EXERCISE PROMPT ▸ Output each line of the data below exactly, omitting any image.

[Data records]
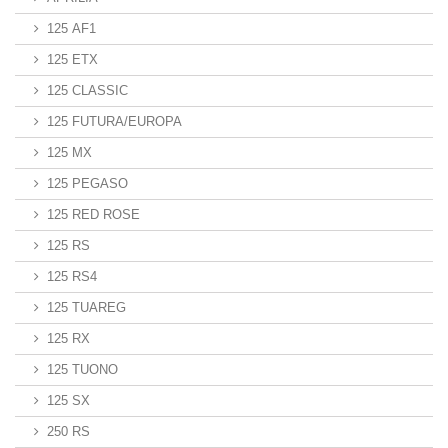
125 AF1
125 ETX
125 CLASSIC
125 FUTURA/EUROPA
125 MX
125 PEGASO
125 RED ROSE
125 RS
125 RS4
125 TUAREG
125 RX
125 TUONO
125 SX
250 RS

TASK RESULT ▸
125 AF1
125 ETX
125 CLASSIC
125 FUTURA/EUROPA
125 MX
125 PEGASO
125 RED ROSE
125 RS
125 RS4
125 TUAREG
125 RX
125 TUONO
125 SX
250 RS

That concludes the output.